## The problem
Please copy the records below word for word, leaving out the pictures.

Dataset entries
__________________________________________________

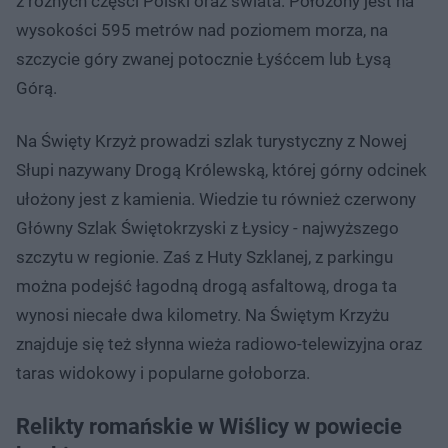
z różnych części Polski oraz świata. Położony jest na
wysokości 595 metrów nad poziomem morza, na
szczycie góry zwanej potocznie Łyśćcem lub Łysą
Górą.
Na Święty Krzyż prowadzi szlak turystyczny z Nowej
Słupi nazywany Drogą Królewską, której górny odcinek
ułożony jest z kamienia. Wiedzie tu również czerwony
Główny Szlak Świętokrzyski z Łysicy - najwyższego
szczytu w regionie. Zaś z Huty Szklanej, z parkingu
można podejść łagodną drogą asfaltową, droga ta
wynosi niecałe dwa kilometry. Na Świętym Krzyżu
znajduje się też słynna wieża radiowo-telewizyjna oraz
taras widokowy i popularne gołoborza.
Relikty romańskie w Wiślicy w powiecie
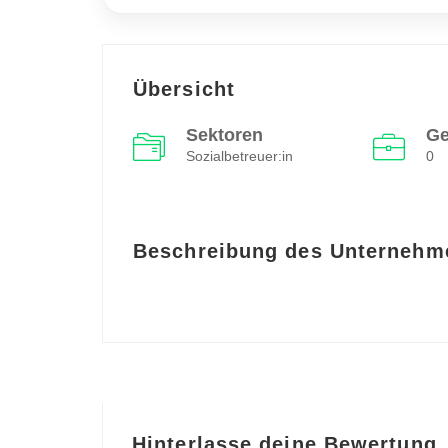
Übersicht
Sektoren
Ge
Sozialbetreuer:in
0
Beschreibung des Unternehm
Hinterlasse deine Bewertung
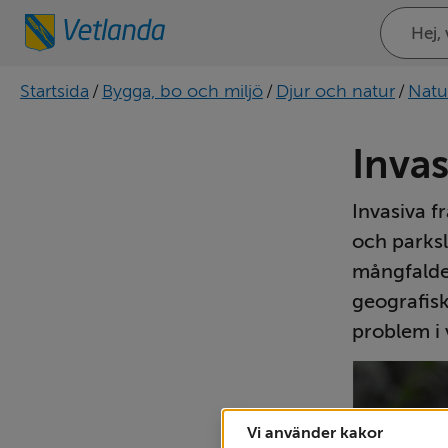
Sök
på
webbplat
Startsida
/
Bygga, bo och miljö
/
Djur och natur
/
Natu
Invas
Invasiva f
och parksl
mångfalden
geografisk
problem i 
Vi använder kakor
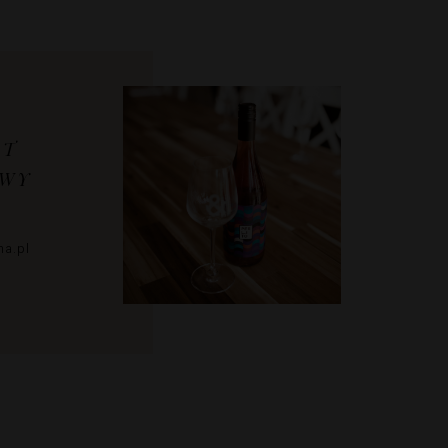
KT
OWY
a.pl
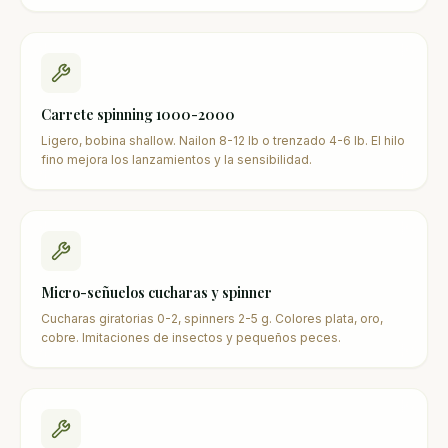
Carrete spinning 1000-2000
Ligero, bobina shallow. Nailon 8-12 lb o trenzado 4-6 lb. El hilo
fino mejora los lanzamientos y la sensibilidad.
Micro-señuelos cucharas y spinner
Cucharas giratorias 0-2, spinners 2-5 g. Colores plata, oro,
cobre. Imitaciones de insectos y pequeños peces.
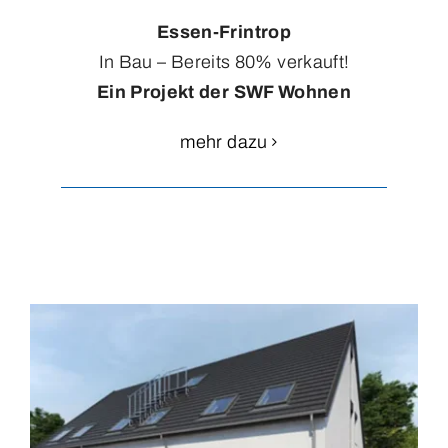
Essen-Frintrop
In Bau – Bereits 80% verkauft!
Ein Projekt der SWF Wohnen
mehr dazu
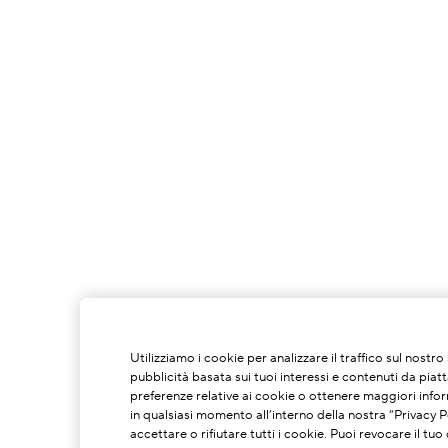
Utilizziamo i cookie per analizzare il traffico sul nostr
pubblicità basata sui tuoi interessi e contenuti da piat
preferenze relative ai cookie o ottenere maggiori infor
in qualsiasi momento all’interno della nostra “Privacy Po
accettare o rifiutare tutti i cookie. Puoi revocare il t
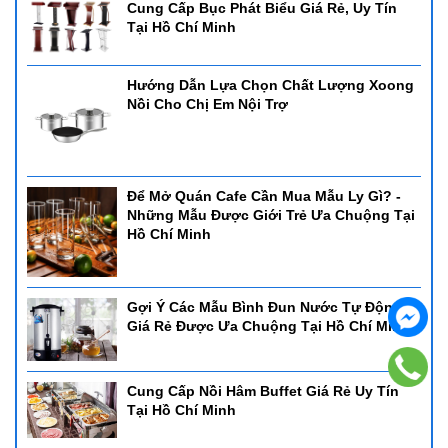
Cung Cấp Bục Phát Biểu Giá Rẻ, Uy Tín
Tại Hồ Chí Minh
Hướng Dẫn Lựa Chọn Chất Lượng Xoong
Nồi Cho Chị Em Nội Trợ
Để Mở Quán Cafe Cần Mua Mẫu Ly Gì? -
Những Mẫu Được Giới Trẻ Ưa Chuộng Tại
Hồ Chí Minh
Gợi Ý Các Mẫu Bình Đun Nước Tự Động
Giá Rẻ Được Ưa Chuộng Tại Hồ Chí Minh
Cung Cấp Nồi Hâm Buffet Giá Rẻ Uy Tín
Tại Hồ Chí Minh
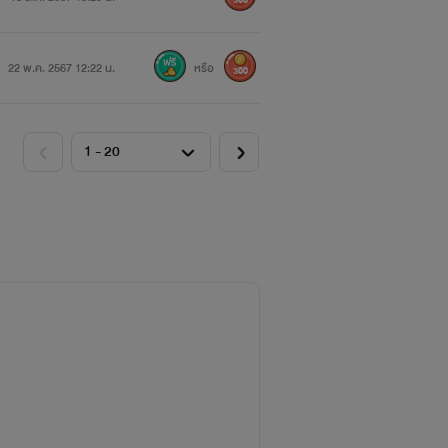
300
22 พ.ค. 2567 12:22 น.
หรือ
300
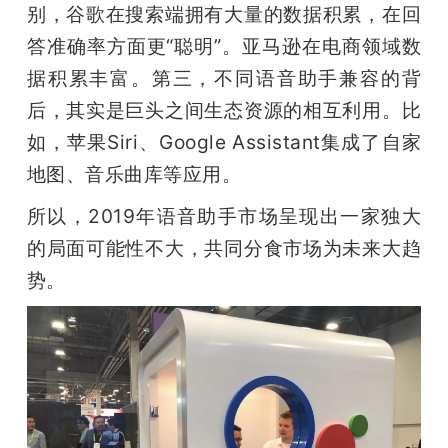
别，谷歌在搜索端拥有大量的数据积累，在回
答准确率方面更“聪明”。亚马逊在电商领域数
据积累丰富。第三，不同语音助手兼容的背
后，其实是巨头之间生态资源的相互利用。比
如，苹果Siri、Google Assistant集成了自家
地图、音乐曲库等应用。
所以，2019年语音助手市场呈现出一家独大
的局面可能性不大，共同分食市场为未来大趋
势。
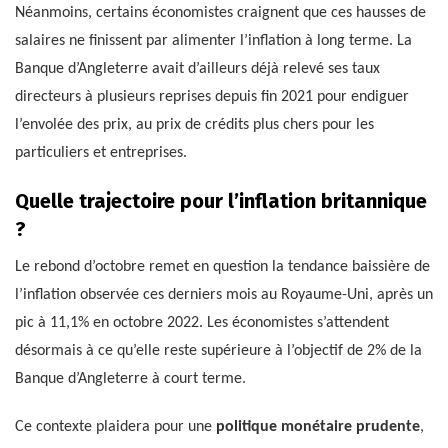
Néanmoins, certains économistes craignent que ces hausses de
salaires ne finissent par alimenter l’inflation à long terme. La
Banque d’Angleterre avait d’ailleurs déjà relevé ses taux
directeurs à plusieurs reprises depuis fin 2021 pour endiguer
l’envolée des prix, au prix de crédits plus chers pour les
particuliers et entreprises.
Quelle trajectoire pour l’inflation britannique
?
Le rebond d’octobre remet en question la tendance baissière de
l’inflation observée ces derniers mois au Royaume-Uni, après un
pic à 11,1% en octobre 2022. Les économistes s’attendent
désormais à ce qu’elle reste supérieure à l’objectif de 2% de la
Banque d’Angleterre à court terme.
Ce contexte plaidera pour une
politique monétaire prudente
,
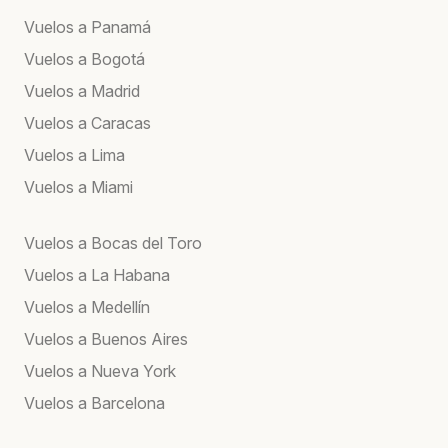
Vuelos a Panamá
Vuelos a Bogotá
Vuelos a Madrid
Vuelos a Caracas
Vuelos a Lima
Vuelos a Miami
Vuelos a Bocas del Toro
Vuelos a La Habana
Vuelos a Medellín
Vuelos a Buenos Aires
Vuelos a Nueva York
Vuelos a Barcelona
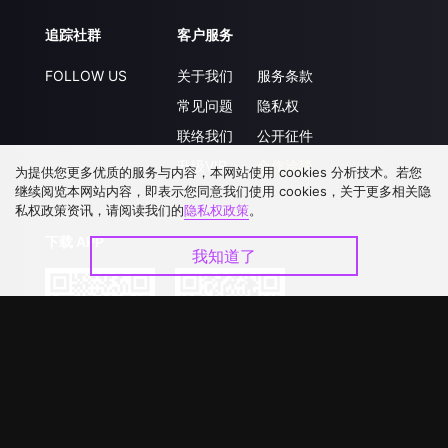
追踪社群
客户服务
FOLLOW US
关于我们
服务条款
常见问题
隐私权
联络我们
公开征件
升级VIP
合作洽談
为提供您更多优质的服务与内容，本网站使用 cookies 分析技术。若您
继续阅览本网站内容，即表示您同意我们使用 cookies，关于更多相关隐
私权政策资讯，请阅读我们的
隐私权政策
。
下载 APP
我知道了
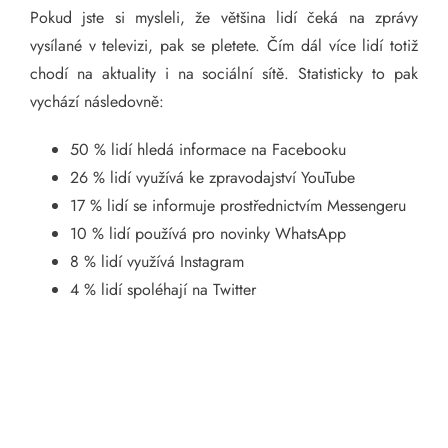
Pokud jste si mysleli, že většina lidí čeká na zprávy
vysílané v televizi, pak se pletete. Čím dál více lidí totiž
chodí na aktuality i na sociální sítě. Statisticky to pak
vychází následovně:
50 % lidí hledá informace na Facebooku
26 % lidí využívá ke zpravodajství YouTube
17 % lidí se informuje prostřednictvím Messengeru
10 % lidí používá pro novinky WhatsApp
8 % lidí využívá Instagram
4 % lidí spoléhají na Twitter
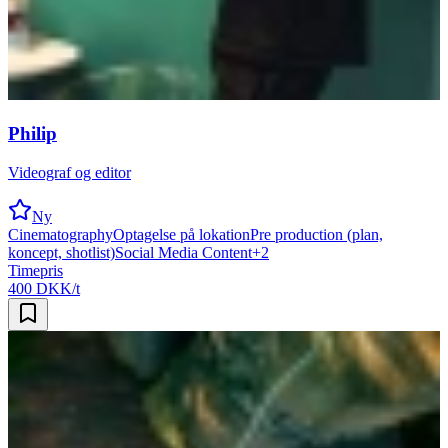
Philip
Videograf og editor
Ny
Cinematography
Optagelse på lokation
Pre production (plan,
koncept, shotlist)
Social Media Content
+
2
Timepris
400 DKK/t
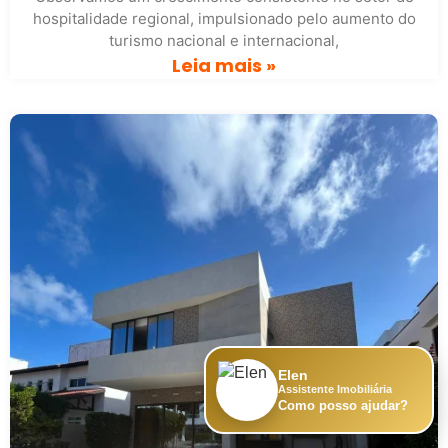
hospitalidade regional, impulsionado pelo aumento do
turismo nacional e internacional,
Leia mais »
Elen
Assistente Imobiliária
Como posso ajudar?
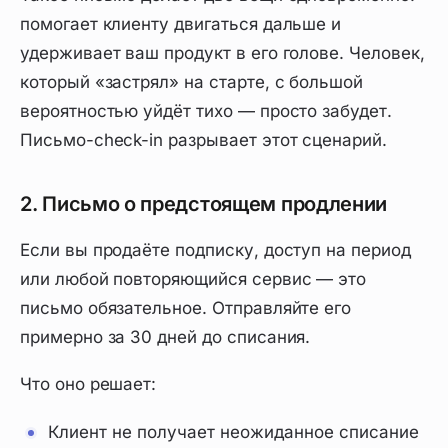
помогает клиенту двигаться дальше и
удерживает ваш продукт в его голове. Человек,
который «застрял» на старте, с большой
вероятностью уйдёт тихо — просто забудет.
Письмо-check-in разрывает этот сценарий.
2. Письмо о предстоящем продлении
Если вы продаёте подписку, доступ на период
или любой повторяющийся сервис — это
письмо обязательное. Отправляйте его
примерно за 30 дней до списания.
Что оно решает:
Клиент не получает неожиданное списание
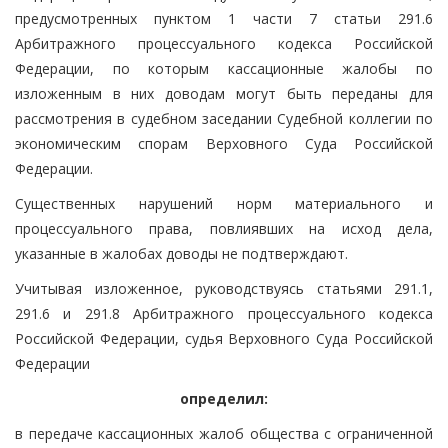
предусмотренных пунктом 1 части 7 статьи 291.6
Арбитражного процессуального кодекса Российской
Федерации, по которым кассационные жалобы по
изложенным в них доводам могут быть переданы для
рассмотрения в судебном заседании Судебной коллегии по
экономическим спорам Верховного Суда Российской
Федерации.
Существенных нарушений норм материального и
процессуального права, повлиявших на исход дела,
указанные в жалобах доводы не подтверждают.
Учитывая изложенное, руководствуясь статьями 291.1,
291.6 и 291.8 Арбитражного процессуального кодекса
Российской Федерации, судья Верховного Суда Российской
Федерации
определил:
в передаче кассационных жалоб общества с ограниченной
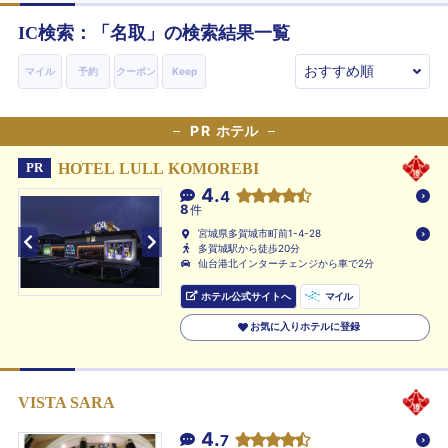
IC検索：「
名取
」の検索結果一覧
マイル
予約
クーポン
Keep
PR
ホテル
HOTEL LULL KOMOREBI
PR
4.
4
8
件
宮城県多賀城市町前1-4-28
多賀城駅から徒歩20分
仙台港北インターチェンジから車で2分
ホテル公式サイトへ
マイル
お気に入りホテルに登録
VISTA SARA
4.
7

__________________________________________________

## Solution to this exercise
z różnych części Polski oraz świata. Położony jest na
wysokości 595 metrów nad poziomem morza, na
szczycie góry zwanej potocznie Łyśćcem lub Łysą
Górą.
Na Święty Krzyż prowadzi szlak turystyczny z Nowej
Słupi nazywany Drogą Królewską, której górny odcinek
ułożony jest z kamienia. Wiedzie tu również czerwony
Główny Szlak Świętokrzyski z Łysicy - najwyższego
szczytu w regionie. Zaś z Huty Szklanej, z parkingu
można podejść łagodną drogą asfaltową, droga ta
wynosi niecałe dwa kilometry. Na Świętym Krzyżu
znajduje się też słynna wieża radiowo-telewizyjna oraz
taras widokowy i popularne gołoborza.
Relikty romańskie w Wiślicy w powiecie
Übersicht
Sektoren
Ge
Sozialbetreuer:in
0
Beschreibung des Unternehm
Hinterlasse deine Bewertung
Sök
på
webbplat
Startsida
/
Bygga, bo och miljö
/
Djur och natur
/
Natu
Invas
Invasiva f
och parksl
mångfalden
geografisk
problem i 
Vi använder kakor
KT
OWY
a.pl
Carrete spinning 1000-2000
Ligero, bobina shallow. Nailon 8-12 lb o trenzado 4-6 lb. El hilo
fino mejora los lanzamientos y la sensibilidad.
Micro-señuelos cucharas y spinner
Cucharas giratorias 0-2, spinners 2-5 g. Colores plata, oro,
cobre. Imitaciones de insectos y pequeños peces.
Essen-Frintrop
In Bau – Bereits 80% verkauft!
Ein Projekt der SWF Wohnen
mehr dazu
Utilizziamo i cookie per analizzare il traffico sul nostr
pubblicità basata sui tuoi interessi e contenuti da piat
preferenze relative ai cookie o ottenere maggiori infor
in qualsiasi momento all’interno della nostra “Privacy Po
accettare o rifiutare tutti i cookie. Puoi revocare il t
Cung Cấp Bục Phát Biểu Giá Rẻ, Uy Tín
Tại Hồ Chí Minh
Hướng Dẫn Lựa Chọn Chất Lượng Xoong
Nồi Cho Chị Em Nội Trợ
Để Mở Quán Cafe Cần Mua Mẫu Ly Gì? -
Những Mẫu Được Giới Trẻ Ưa Chuộng Tại
Hồ Chí Minh
Gợi Ý Các Mẫu Bình Đun Nước Tự Động
Giá Rẻ Được Ưa Chuộng Tại Hồ Chí Minh
Cung Cấp Nồi Hâm Buffet Giá Rẻ Uy Tín
Tại Hồ Chí Minh
300
22 พ.ค. 2567 12:22 น.
หรือ
300
别，谷歌在搜索端拥有大量的数据积累，在回
答准确率方面更“聪明”。亚马逊在电商领域数
据积累丰富。第三，不同语音助手兼容的背
后，其实是巨头之间生态资源的相互利用。比
如，苹果Siri、Google Assistant集成了自家
地图、音乐曲库等应用。
所以，2019年语音助手市场呈现出一家独大
的局面可能性不大，共同分食市场为未来大趋
势。
Néanmoins, certains économistes craignent que ces hausses de
salaires ne finissent par alimenter l’inflation à long terme. La
Banque d’Angleterre avait d’ailleurs déjà relevé ses taux
directeurs à plusieurs reprises depuis fin 2021 pour endiguer
l’envolée des prix, au prix de crédits plus chers pour les
particuliers et entreprises.
Quelle trajectoire pour l’inflation britannique
?
Le rebond d’octobre remet en question la tendance baissière de
l’inflation observée ces derniers mois au Royaume-Uni, après un
pic à 11,1% en octobre 2022. Les économistes s’attendent
désormais à ce qu’elle reste supérieure à l’objectif de 2% de la
Banque d’Angleterre à court terme.
Ce contexte plaidera pour une
politique monétaire prudente
,
Vuelos a Panamá
Vuelos a Bogotá
Vuelos a Madrid
Vuelos a Caracas
Vuelos a Lima
Vuelos a Miami
Vuelos a Bocas del Toro
Vuelos a La Habana
Vuelos a Medellín
Vuelos a Buenos Aires
Vuelos a Nueva York
Vuelos a Barcelona
追踪社群
客户服务
FOLLOW US
关于我们
服务条款
常见问题
隐私权
联络我们
公开征件
升级VIP
合作洽談
为提供您更多优质的服务与内容，本网站使用 cookies 分析技术。若您
继续阅览本网站内容，即表示您同意我们使用 cookies，关于更多相关隐
私权政策资讯，请阅读我们的
隐私权政策
。
下载 APP
我知道了
Pokud jste si mysleli, že většina lidí čeká na zprávy
vysílané v televizi, pak se pletete. Čím dál více lidí totiž
chodí na aktuality i na sociální sítě. Statisticky to pak
vychází následovně:
50 % lidí hledá informace na Facebooku
26 % lidí využívá ke zpravodajství YouTube
17 % lidí se informuje prostřednictvím Messengeru
10 % lidí používá pro novinky WhatsApp
8 % lidí využívá Instagram
4 % lidí spoléhají na Twitter
Philip
Videograf og editor
Ny
Cinematography
Optagelse på lokation
Pre production (plan,
koncept, shotlist)
Social Media Content
+
2
Timepris
400 DKK/t
hospitalidade regional, impulsionado pelo aumento do
turismo nacional e internacional,
Leia mais »
Elen
Assistente Imobiliária
Como posso ajudar?
помогает клиенту двигаться дальше и
удерживает ваш продукт в его голове. Человек,
который «застрял» на старте, с большой
вероятностью уйдёт тихо — просто забудет.
Письмо-check-in разрывает этот сценарий.
2. Письмо о предстоящем продлении
Если вы продаёте подписку, доступ на период
или любой повторяющийся сервис — это
письмо обязательное. Отправляйте его
примерно за 30 дней до списания.
Что оно решает:
Клиент не получает неожиданное списание
предусмотренных пунктом 1 части 7 статьи 291.6
Арбитражного процессуального кодекса Российской
Федерации, по которым кассационные жалобы по
изложенным в них доводам могут быть переданы для
рассмотрения в судебном заседании Судебной коллегии по
экономическим спорам Верховного Суда Российской
Федерации.
Существенных нарушений норм материального и
процессуального права, повлиявших на исход дела,
указанные в жалобах доводы не подтверждают.
Учитывая изложенное, руководствуясь статьями 291.1,
291.6 и 291.8 Арбитражного процессуального кодекса
Российской Федерации, судья Верховного Суда Российской
Федерации
определил:
в передаче кассационных жалоб общества с ограниченной
IC検索：「
名取
」の検索結果一覧
マイル
予約
クーポン
Keep
PR
ホテル
HOTEL LULL KOMOREBI
PR
4.
4
8
件
宮城県多賀城市町前1-4-28
多賀城駅から徒歩20分
仙台港北インターチェンジから車で2分
ホテル公式サイトへ
マイル
お気に入りホテルに登録
VISTA SARA
4.
7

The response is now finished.